A couple of years ago Mark and I went to L’Enclume and had the best meal of our life. So you can imagine my excitement when I heard Simon Rogan was opening a pop up restaurant in London. I booked a table as soon as I was able but so had everyone else so I had to agree to a 9pm slot. Much like our meal at L’Enclume we had a tasting menu of wonder, like the plate of vintage potatoes in onion ashes, lovage and wood sorrel that surprised with amazing flavours and textures despite it being a plate of potatoes. Mackeral with elderflower honey was also divine.
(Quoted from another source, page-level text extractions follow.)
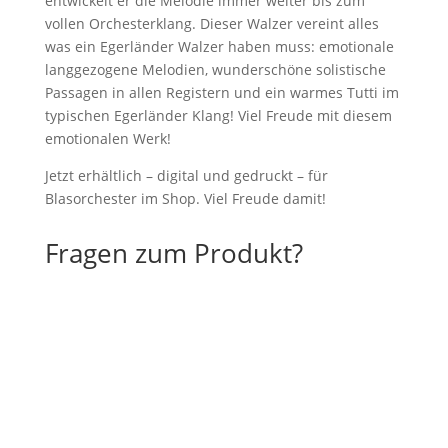
entwickelt er die Melodie immer weiter bis zum
vollen Orchesterklang. Dieser Walzer vereint alles
was ein Egerländer Walzer haben muss: emotionale
langgezogene Melodien, wunderschöne solistische
Passagen in allen Registern und ein warmes Tutti im
typischen Egerländer Klang! Viel Freude mit diesem
emotionalen Werk!
Jetzt erhältlich – digital und gedruckt – für
Blasorchester im Shop. Viel Freude damit!
Fragen zum Produkt?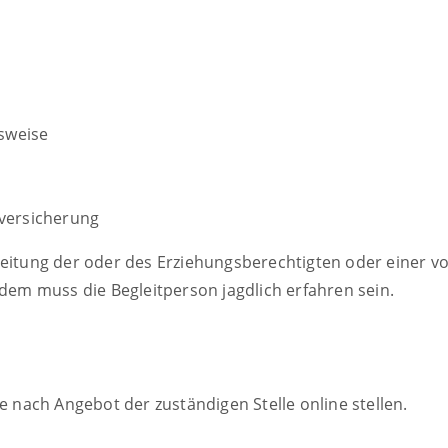
gsweise
tversicherung
leitung der oder des Erziehungsberechtigten oder einer 
udem muss die Begleitperson jagdlich erfahren sein.
e nach Angebot der zuständigen Stelle online stellen.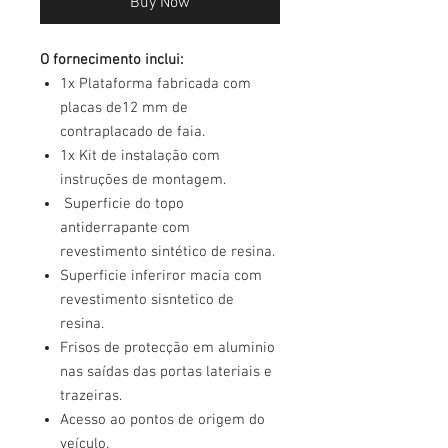
Buy Now
O fornecimento inclui:
1x Plataforma fabricada com
placas de12 mm de
contraplacado de faia.
1x Kit de instalação com
instruções de montagem.
Superficie do topo
antiderrapante com
revestimento sintético de resina.
Superficie inferiror macia com
revestimento sisntetico de
resina.
Frisos de protecção em aluminio
nas saídas das portas lateriais e
trazeiras.
Acesso ao pontos de origem do
veículo.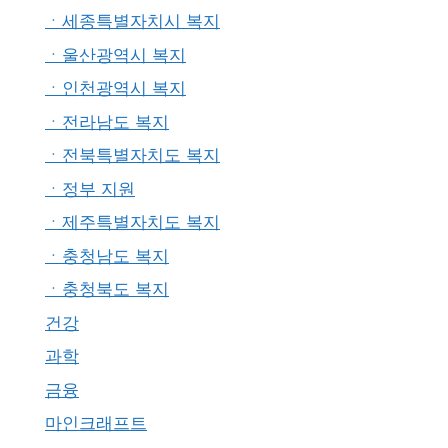
ㆍ세종특별자치시 복지
ㆍ울산광역시 복지
ㆍ인천광역시 복지
ㆍ전라남도 복지
ㆍ전북특별자치도 복지
ㆍ정부 지원
ㆍ제주특별자치도 복지
ㆍ충청남도 복지
ㆍ충청북도 복지
건강
과학
금융
마인크래프트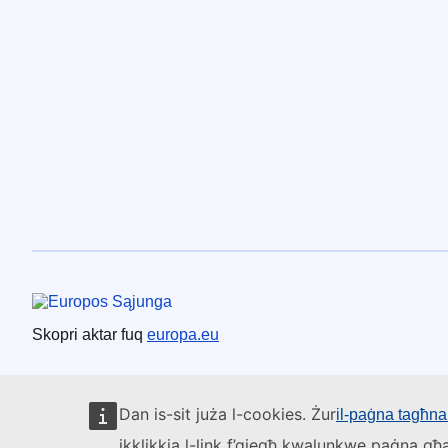
Unjoni Ewropea
Skopri aktar fuq
europa.eu
Dan is-sit juża l-cookies. Żur
il-paġna tagħna 
ikklikkja l-link f’qiegħ kwalunkwe paġna għa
We ended up being the last people to go and we chatted with the friendliest front of house team in the world, in particular Jack Settle who on top of being fun and charming, gave us a tour of the kitchen and gave us some leftover bread rolls for our journey home. We ate them for breakfast the next day with huge grins as we relived the night before.

1. Restaurant Sat Bains

I can’t say much about this meal as there is a full blog to come in a couple of weeks, but I can say that the few hours I spent at Restaurant Sat Bains were probably the most pleasurable of the year. After sampling Sat Bains’ wares at Fortnum & Mason earlier in the year and being suitably impressed and an upcoming trip to Nottingham in tow it was only natural that I had another try of what he had to offer. And the answer is SO MUCH. His care and attention to making sure we had a good time was thrilling and heartwarming, so much so that I do not resent spending an extra £15 on his famous duck egg dish which was worth every penny.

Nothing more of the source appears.